Trade mark law, case II GSK 986/08

August 31st, 2009, Tomasz Rychlicki

The Supreme Administrative Court in its judgment of 3 June 2009 case file II GSK 986/08 held that the provisions of Article 132(2)(ii) of the IPL does not refer only to the so-called direct risk, that is a situation where the similarity of the opposing trade marks is so close that the consumer may be easily confused but also a situation of the so-called indirect risk, which is based on the fact that the potential customer may mistakenly associate both trade marks.

2. A right of protection for a trademark shall not be granted, if the trademark:
(ii) is identical or similar to a trademark for which a right of protection was granted or which has been applied for protection with an earlier priority date (provided that the latter is subsequently granted a right of protection) on behalf of another party for identical or similar goods, if a risk of misleading the public exists, in particular by evoking associations with the earlier mark.

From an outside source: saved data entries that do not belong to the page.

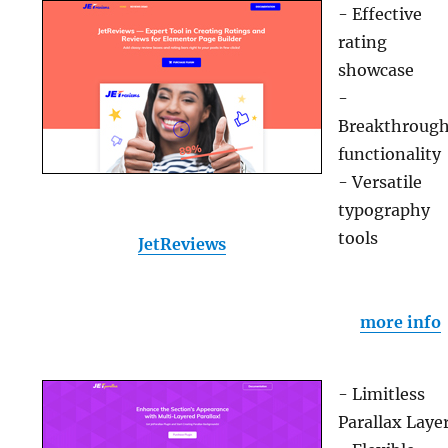
- Effective
rating
showcase
-
Breakthroug
functionality
- Versatile
typography
tools
JetReviews
more info
- Limitless
Parallax Laye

The risk of confusion as referred to in that provision of the IPL, includes therefore the likelihood of customer confusion as to the origin of the goods in the strict sense, as well as the risk of confusion as to the relationship of sources of origin of goods bearing the opposed trade marks. This is simply a situation where the average customer, following the association between two marks, may assume that a company using a similar trade mark as the owner of a prioro right , is in economiclegal or organizational relationships, that are essential for the manufacture, marking, and the introduction of a product to the market. This case concerned a decision on definitive refusal to recognize the protection of Tim IR-0809911 trade mark.